-- EXERCISE MATERIAL follows --
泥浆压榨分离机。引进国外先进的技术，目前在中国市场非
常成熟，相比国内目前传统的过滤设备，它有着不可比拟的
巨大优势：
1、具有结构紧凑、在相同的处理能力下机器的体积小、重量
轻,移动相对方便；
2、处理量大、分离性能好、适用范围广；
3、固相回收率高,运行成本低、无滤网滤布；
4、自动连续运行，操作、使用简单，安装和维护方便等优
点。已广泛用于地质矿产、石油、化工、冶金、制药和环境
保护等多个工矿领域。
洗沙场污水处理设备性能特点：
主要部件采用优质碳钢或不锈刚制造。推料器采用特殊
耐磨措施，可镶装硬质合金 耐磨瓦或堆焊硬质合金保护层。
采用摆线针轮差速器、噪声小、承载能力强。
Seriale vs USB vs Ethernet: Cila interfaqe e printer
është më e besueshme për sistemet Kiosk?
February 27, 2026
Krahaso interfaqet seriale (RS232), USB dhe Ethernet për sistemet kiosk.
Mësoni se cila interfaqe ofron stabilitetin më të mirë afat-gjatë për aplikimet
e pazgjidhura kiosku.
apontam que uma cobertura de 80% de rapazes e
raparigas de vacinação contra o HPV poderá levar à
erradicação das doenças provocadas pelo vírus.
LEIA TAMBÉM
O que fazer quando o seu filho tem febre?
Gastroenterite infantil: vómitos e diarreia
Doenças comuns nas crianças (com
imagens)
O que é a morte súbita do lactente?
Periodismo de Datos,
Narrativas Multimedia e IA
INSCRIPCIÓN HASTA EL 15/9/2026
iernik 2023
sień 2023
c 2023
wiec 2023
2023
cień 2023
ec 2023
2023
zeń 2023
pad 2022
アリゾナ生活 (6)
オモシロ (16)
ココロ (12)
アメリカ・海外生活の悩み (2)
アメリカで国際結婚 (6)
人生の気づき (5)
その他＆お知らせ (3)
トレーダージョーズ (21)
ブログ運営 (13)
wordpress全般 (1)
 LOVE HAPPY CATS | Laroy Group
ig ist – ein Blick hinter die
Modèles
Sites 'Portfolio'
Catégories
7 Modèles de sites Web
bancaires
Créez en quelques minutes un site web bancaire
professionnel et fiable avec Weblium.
-- EXERCISE MATERIAL concluded --
# ACTIVITY
Repeat word for word every line from the start of the entries to the line holding "アメリカで国際結婚 (6)", inclusive, and nothing else.

# OUTPUT FOR THIS EXERCISE
泥浆压榨分离机。引进国外先进的技术，目前在中国市场非
常成熟，相比国内目前传统的过滤设备，它有着不可比拟的
巨大优势：
1、具有结构紧凑、在相同的处理能力下机器的体积小、重量
轻,移动相对方便；
2、处理量大、分离性能好、适用范围广；
3、固相回收率高,运行成本低、无滤网滤布；
4、自动连续运行，操作、使用简单，安装和维护方便等优
点。已广泛用于地质矿产、石油、化工、冶金、制药和环境
保护等多个工矿领域。
洗沙场污水处理设备性能特点：
主要部件采用优质碳钢或不锈刚制造。推料器采用特殊
耐磨措施，可镶装硬质合金 耐磨瓦或堆焊硬质合金保护层。
采用摆线针轮差速器、噪声小、承载能力强。
Seriale vs USB vs Ethernet: Cila interfaqe e printer
është më e besueshme për sistemet Kiosk?
February 27, 2026
Krahaso interfaqet seriale (RS232), USB dhe Ethernet për sistemet kiosk.
Mësoni se cila interfaqe ofron stabilitetin më të mirë afat-gjatë për aplikimet
e pazgjidhura kiosku.
apontam que uma cobertura de 80% de rapazes e
raparigas de vacinação contra o HPV poderá levar à
erradicação das doenças provocadas pelo vírus.
LEIA TAMBÉM
O que fazer quando o seu filho tem febre?
Gastroenterite infantil: vómitos e diarreia
Doenças comuns nas crianças (com
imagens)
O que é a morte súbita do lactente?
Periodismo de Datos,
Narrativas Multimedia e IA
INSCRIPCIÓN HASTA EL 15/9/2026
iernik 2023
sień 2023
c 2023
wiec 2023
2023
cień 2023
ec 2023
2023
zeń 2023
pad 2022
アリゾナ生活 (6)
オモシロ (16)
ココロ (12)
アメリカ・海外生活の悩み (2)
アメリカで国際結婚 (6)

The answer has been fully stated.